Irish Dominican who trained as a doctor is back helping fight COVID-19

Brother Chris Gault poses in the chapel at Mater Misericordiae Hospital in Belfast, Northern Ireland, April 29, 2020. The Irish Dominican, who trained as a doctor, is back treating patients with COVID-19 at the hospital. (CNS photo/Mal McCann, courtesy Irish Catholic)

By Michael Kelly 
Catholic News Service

DUBLIN (CNS) — An Irish Dominican brother who trained as a doctor is back treating patients with COVID-19.

Brother Chris Gault, who has been studying for the priesthood with the Dominicans, has returned to his native Belfast, Northern Ireland, and donned surgical scrubs to be part of the fight against the virus in the Mater Misericordiae Hospital where he once served.

He graduated from Queen’s University in 2013 and completed foundation training as a doctor, but he left medical life behind when he decided to answer a call to enter the priesthood.

He joined the Order of Preachers, making a profession of vows in 2018, and moved to Dublin to study philosophy as part of his formation.

However, when he heard calls for any available medics to return to the front line to help in the fight against the coronavirus, he decided he had to help.

“I talked to my superiors and they were happy and encouraging,” he said.

“I just volunteered.

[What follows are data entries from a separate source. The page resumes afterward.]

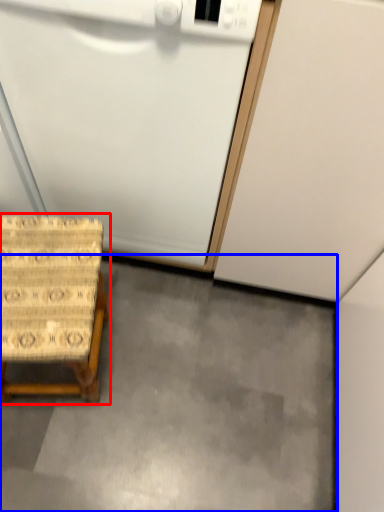 Question: Which of the following is the closest to the observer, furniture (highlighted by a red box) or concrete (highlighted by a blue box)?

Choices:
 (A) furniture
 (B) concrete

Answer: (A) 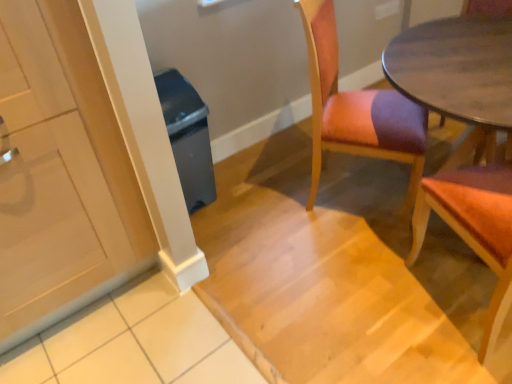 Question: From the image's perspective, is white glossy cabinet at left beneath wooden chair at right, marked as the first chair in a right-to-left arrangement?

Choices:
 (A) yes
 (B) no

Answer: (B)

Question: Is white glossy cabinet at left far from wooden chair at right, arranged as the 2th chair when viewed from the left?

Choices:
 (A) no
 (B) yes

Answer: (B)

Question: From a real-world perspective, is white glossy cabinet at left over wooden chair at right, arranged as the 2th chair when viewed from the left?

Choices:
 (A) no
 (B) yes

Answer: (B)

Question: Does white glossy cabinet at left appear on the left side of wooden chair at right, marked as the first chair in a right-to-left arrangement?

Choices:
 (A) no
 (B) yes

Answer: (B)

Question: Does white glossy cabinet at left have a greater width compared to wooden chair at right, arranged as the 2th chair when viewed from the left?

Choices:
 (A) yes
 (B) no

Answer: (A)

Question: Considering the relative positions of white glossy cabinet at left and wooden chair at right, arranged as the 2th chair when viewed from the left, in the image provided, is white glossy cabinet at left to the right of wooden chair at right, arranged as the 2th chair when viewed from the left, from the viewer's perspective?

Choices:
 (A) no
 (B) yes

Answer: (A)

Question: Does gray plastic trash can at left have a greater height compared to wooden upholstered chair at center, the first chair viewed from the left?

Choices:
 (A) yes
 (B) no

Answer: (B)

Question: Does gray plastic trash can at left have a lesser height compared to wooden upholstered chair at center, acting as the 2th chair starting from the right?

Choices:
 (A) yes
 (B) no

Answer: (A)

Question: From a real-world perspective, is gray plastic trash can at left located beneath wooden upholstered chair at center, acting as the 2th chair starting from the right?

Choices:
 (A) no
 (B) yes

Answer: (B)

Question: Does gray plastic trash can at left lie in front of wooden upholstered chair at center, the first chair viewed from the left?

Choices:
 (A) yes
 (B) no

Answer: (B)

Question: Is gray plastic trash can at left oriented towards wooden upholstered chair at center, the first chair viewed from the left?

Choices:
 (A) no
 (B) yes

Answer: (A)

Question: Is gray plastic trash can at left facing away from wooden upholstered chair at center, acting as the 2th chair starting from the right?

Choices:
 (A) no
 (B) yes

Answer: (A)

Question: Is wooden chair at right, arranged as the 2th chair when viewed from the left, not inside gray plastic trash can at left?

Choices:
 (A) no
 (B) yes

Answer: (B) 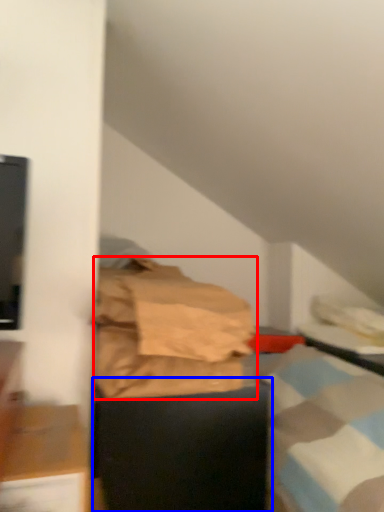 Question: Which of the following is the farthest to the observer, material (highlighted by a red box) or furniture (highlighted by a blue box)?

Choices:
 (A) material
 (B) furniture

Answer: (B) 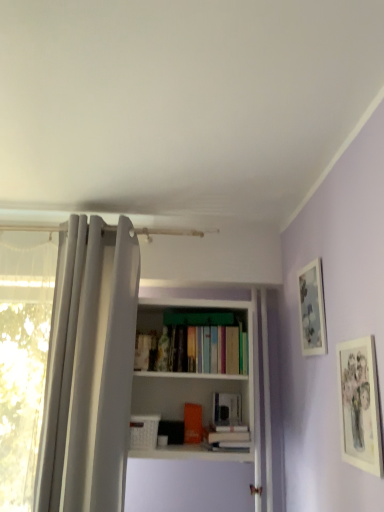 Where is `white fabric shower curtain at left`? The height and width of the screenshot is (512, 384). white fabric shower curtain at left is located at coordinates (92, 373).

This screenshot has width=384, height=512. Describe the element at coordinates (226, 409) in the screenshot. I see `hardcover book at center, placed as the 1th book when sorted from right to left` at that location.

In order to face white matte bookshelf at center, should I rotate leftwards or rightwards?

Rotate your view right by about 0.199°.

Measure the distance between point (x=373, y=339) and camera.

They are 1.10 meters apart.

The image size is (384, 512). What do you see at coordinates (312, 309) in the screenshot? I see `matte silver picture frame at upper right, which is the first picture frame from back to front` at bounding box center [312, 309].

The image size is (384, 512). What are the coordinates of `orange matte bookshelf at center, which is counted as the 1th book, starting from the left` in the screenshot? It's located at (192, 423).

Is white matte bookshelf at center at the right side of matte paper picture frame at right, the first picture frame viewed from the front?

In fact, white matte bookshelf at center is to the left of matte paper picture frame at right, the first picture frame viewed from the front.

Consider the image. Are white matte bookshelf at center and matte paper picture frame at right, the first picture frame viewed from the front, located far from each other?

No, white matte bookshelf at center is not far from matte paper picture frame at right, the first picture frame viewed from the front.

Is white matte bookshelf at center not inside matte paper picture frame at right, the first picture frame viewed from the front?

white matte bookshelf at center is positioned outside matte paper picture frame at right, the first picture frame viewed from the front.

Is white matte bookshelf at center smaller than matte paper picture frame at right, the first picture frame viewed from the front?

Actually, white matte bookshelf at center might be larger than matte paper picture frame at right, the first picture frame viewed from the front.

Is orange matte bookshelf at center, which is counted as the 1th book, starting from the left, next to white matte bookshelf at center and touching it?

No, orange matte bookshelf at center, which is counted as the 1th book, starting from the left, is not with white matte bookshelf at center.

Considering the sizes of objects orange matte bookshelf at center, the 2th book positioned from the right, and white matte bookshelf at center in the image provided, who is smaller, orange matte bookshelf at center, the 2th book positioned from the right, or white matte bookshelf at center?

Smaller between the two is orange matte bookshelf at center, the 2th book positioned from the right.

Which is more distant, (198,438) or (239,378)?

The point (198,438) is farther from the camera.

Is matte silver picture frame at upper right, which is the first picture frame from back to front, oriented away from white matte bookshelf at center?

No, matte silver picture frame at upper right, which is the first picture frame from back to front,'s orientation is not away from white matte bookshelf at center.

Identify the location of the 1st picture frame in front of the white matte bookshelf at center. The width and height of the screenshot is (384, 512). 312,309.

Based on the photo, is matte silver picture frame at upper right, which is the first picture frame from back to front, next to white matte bookshelf at center and touching it?

No, matte silver picture frame at upper right, which is the first picture frame from back to front, is not making contact with white matte bookshelf at center.

Is there a large distance between matte silver picture frame at upper right, the second picture frame when ordered from front to back, and matte paper picture frame at right, the first picture frame viewed from the front?

matte silver picture frame at upper right, the second picture frame when ordered from front to back, is actually quite close to matte paper picture frame at right, the first picture frame viewed from the front.

Would you say matte silver picture frame at upper right, which is the first picture frame from back to front, is to the left or to the right of matte paper picture frame at right, the first picture frame viewed from the front, in the picture?

From the image, it's evident that matte silver picture frame at upper right, which is the first picture frame from back to front, is to the left of matte paper picture frame at right, the first picture frame viewed from the front.

Is matte silver picture frame at upper right, which is the first picture frame from back to front, in front of or behind matte paper picture frame at right, which is counted as the second picture frame, starting from the back, in the image?

Clearly, matte silver picture frame at upper right, which is the first picture frame from back to front, is behind matte paper picture frame at right, which is counted as the second picture frame, starting from the back.

Based on their sizes in the image, would you say matte silver picture frame at upper right, which is the first picture frame from back to front, is bigger or smaller than matte paper picture frame at right, which is counted as the second picture frame, starting from the back?

In the image, matte silver picture frame at upper right, which is the first picture frame from back to front, appears to be larger than matte paper picture frame at right, which is counted as the second picture frame, starting from the back.

Is orange matte bookshelf at center, the 2th book positioned from the right, further to the viewer compared to matte paper picture frame at right, which is counted as the second picture frame, starting from the back?

Yes, orange matte bookshelf at center, the 2th book positioned from the right, is further from the camera.

Is orange matte bookshelf at center, which is counted as the 1th book, starting from the left, next to matte paper picture frame at right, the first picture frame viewed from the front, and touching it?

No, orange matte bookshelf at center, which is counted as the 1th book, starting from the left, is not with matte paper picture frame at right, the first picture frame viewed from the front.

Is white matte bookshelf at center wider than matte silver picture frame at upper right, the second picture frame when ordered from front to back?

Correct, the width of white matte bookshelf at center exceeds that of matte silver picture frame at upper right, the second picture frame when ordered from front to back.

What's the angular difference between white matte bookshelf at center and matte silver picture frame at upper right, the second picture frame when ordered from front to back,'s facing directions?

The angular difference between white matte bookshelf at center and matte silver picture frame at upper right, the second picture frame when ordered from front to back, is 90 degrees.

How distant is white matte bookshelf at center from matte silver picture frame at upper right, the second picture frame when ordered from front to back?

20.98 inches.

Identify the location of bookcase that appears below the matte silver picture frame at upper right, the second picture frame when ordered from front to back (from a real-world perspective). This screenshot has height=512, width=384. (203, 421).

Is white fabric shower curtain at left inside or outside of matte silver picture frame at upper right, the second picture frame when ordered from front to back?

white fabric shower curtain at left is not inside matte silver picture frame at upper right, the second picture frame when ordered from front to back, it's outside.

From the image's perspective, is white fabric shower curtain at left located above or below matte silver picture frame at upper right, which is the first picture frame from back to front?

From the image's perspective, white fabric shower curtain at left appears below matte silver picture frame at upper right, which is the first picture frame from back to front.

Is matte silver picture frame at upper right, the second picture frame when ordered from front to back, at the back of white fabric shower curtain at left?

That's not correct — white fabric shower curtain at left is not looking away from matte silver picture frame at upper right, the second picture frame when ordered from front to back.

Considering the relative sizes of white fabric shower curtain at left and matte silver picture frame at upper right, the second picture frame when ordered from front to back, in the image provided, is white fabric shower curtain at left smaller than matte silver picture frame at upper right, the second picture frame when ordered from front to back,?

No, white fabric shower curtain at left is not smaller than matte silver picture frame at upper right, the second picture frame when ordered from front to back.

Identify the location of bookcase below the matte paper picture frame at right, the first picture frame viewed from the front (from the image's perspective). (203, 421).

This screenshot has height=512, width=384. Find the location of `bookcase above the orange matte bookshelf at center, which is counted as the 1th book, starting from the left (from the image's perspective)`. bookcase above the orange matte bookshelf at center, which is counted as the 1th book, starting from the left (from the image's perspective) is located at coordinates (203, 421).

When comparing their distances from matte silver picture frame at upper right, which is the first picture frame from back to front, does orange matte bookshelf at center, the 2th book positioned from the right, or matte paper picture frame at right, the first picture frame viewed from the front, seem further?

The object further to matte silver picture frame at upper right, which is the first picture frame from back to front, is orange matte bookshelf at center, the 2th book positioned from the right.

From the image, which object appears to be nearer to matte silver picture frame at upper right, which is the first picture frame from back to front, white matte bookshelf at center or matte paper picture frame at right, the first picture frame viewed from the front?

matte paper picture frame at right, the first picture frame viewed from the front, is positioned closer to the anchor matte silver picture frame at upper right, which is the first picture frame from back to front.

Which object lies further to the anchor point matte silver picture frame at upper right, the second picture frame when ordered from front to back, white fabric shower curtain at left or orange matte bookshelf at center, the 2th book positioned from the right?

white fabric shower curtain at left is positioned further to the anchor matte silver picture frame at upper right, the second picture frame when ordered from front to back.

From the image, which object appears to be farther from matte paper picture frame at right, which is counted as the second picture frame, starting from the back, hardcover book at center, marked as the 2th book in a left-to-right arrangement, or white fabric shower curtain at left?

white fabric shower curtain at left is further to matte paper picture frame at right, which is counted as the second picture frame, starting from the back.

Looking at the image, which one is located closer to matte paper picture frame at right, which is counted as the second picture frame, starting from the back, white fabric shower curtain at left or matte silver picture frame at upper right, which is the first picture frame from back to front?

Among the two, matte silver picture frame at upper right, which is the first picture frame from back to front, is located nearer to matte paper picture frame at right, which is counted as the second picture frame, starting from the back.

Which object lies further to the anchor point matte paper picture frame at right, the first picture frame viewed from the front, hardcover book at center, placed as the 1th book when sorted from right to left, or white matte bookshelf at center?

hardcover book at center, placed as the 1th book when sorted from right to left, lies further to matte paper picture frame at right, the first picture frame viewed from the front, than the other object.

When comparing their distances from matte silver picture frame at upper right, which is the first picture frame from back to front, does orange matte bookshelf at center, which is counted as the 1th book, starting from the left, or white matte bookshelf at center seem closer?

Based on the image, white matte bookshelf at center appears to be nearer to matte silver picture frame at upper right, which is the first picture frame from back to front.

When comparing their distances from hardcover book at center, marked as the 2th book in a left-to-right arrangement, does orange matte bookshelf at center, which is counted as the 1th book, starting from the left, or white matte bookshelf at center seem further?

white matte bookshelf at center.

Locate an element on the screen. book located between white fabric shower curtain at left and white matte bookshelf at center in the left-right direction is located at coordinates (192, 423).

Identify the location of book between white fabric shower curtain at left and hardcover book at center, marked as the 2th book in a left-to-right arrangement, from left to right. Image resolution: width=384 pixels, height=512 pixels. (192, 423).

Where is `book between matte paper picture frame at right, which is counted as the second picture frame, starting from the back, and orange matte bookshelf at center, the 2th book positioned from the right, from front to back`? The height and width of the screenshot is (512, 384). book between matte paper picture frame at right, which is counted as the second picture frame, starting from the back, and orange matte bookshelf at center, the 2th book positioned from the right, from front to back is located at coordinates tap(226, 409).

Where is `bookcase between matte silver picture frame at upper right, which is the first picture frame from back to front, and orange matte bookshelf at center, the 2th book positioned from the right, in the up-down direction`? Image resolution: width=384 pixels, height=512 pixels. bookcase between matte silver picture frame at upper right, which is the first picture frame from back to front, and orange matte bookshelf at center, the 2th book positioned from the right, in the up-down direction is located at coordinates (203, 421). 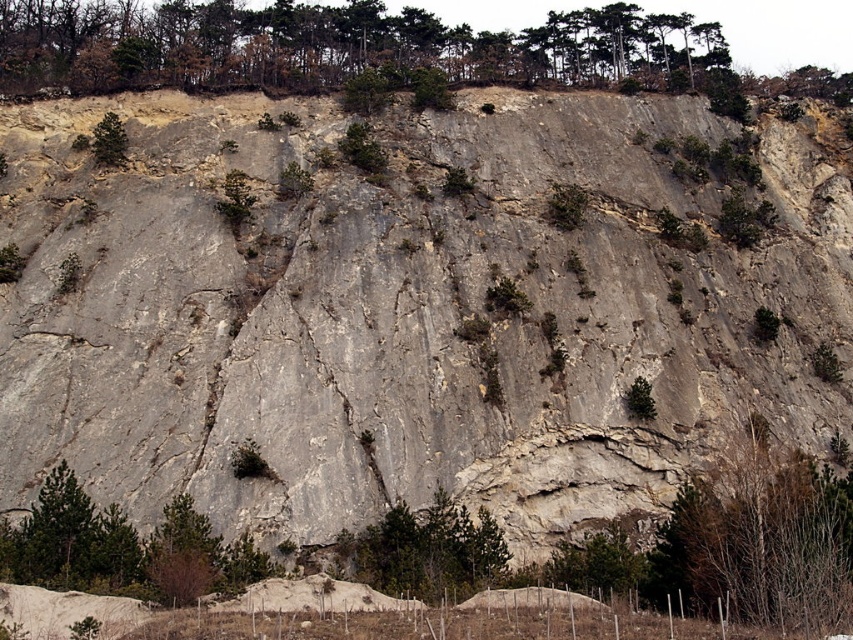 Question: Does green leafy tree at center appear on the right side of green matte tree at upper left?

Choices:
 (A) no
 (B) yes

Answer: (B)

Question: Which of the following is the closest to the observer?

Choices:
 (A) (183, 72)
 (B) (120, 154)
 (C) (354, 576)

Answer: (C)

Question: Which point is closer to the camera taking this photo?

Choices:
 (A) (115, 124)
 (B) (212, 58)

Answer: (A)

Question: Which point is closer to the camera taking this photo?

Choices:
 (A) (93, 156)
 (B) (590, 42)

Answer: (A)

Question: Where is green leafy trees at upper center located in relation to green leafy tree at center in the image?

Choices:
 (A) above
 (B) below

Answer: (A)

Question: In this image, where is green leafy trees at upper center located relative to green matte tree at upper left?

Choices:
 (A) below
 (B) above

Answer: (B)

The trust and the health service (are) undergoing a lot of change. They are adapting to a lot of change in these current circumstances.

“I never wavered and once the backing came, I was happy to go for it,” he said in late April.

“My skills are quite limited in comparison to a lot of my colleagues who I met today and were so welcoming. They have been on the front line now; their training is better than mine.

“I will be looking to support them. They are true heroes. I have a great admiration for them.”

The North Belfast man said it was “pretty strange” being back in scrubs. While admitting there is a learning curve, he said the training “comes back to you.”

“It is rusty, so I am very much in a support position until I get back up to speed and I can help in a more concrete way.”

He said if he had to give people a message, “it would be one of hope.”

“Staff here are committed to beating this thing and they are committed with the help of God. I have no doubt that there is great hope.”

“I would rather be living my religious life in my monastery, praying with my brothers and studying, but this was a response at a time of need,” he added. “It is extraordinary and it is temporary. While it is needed, I am here to help.”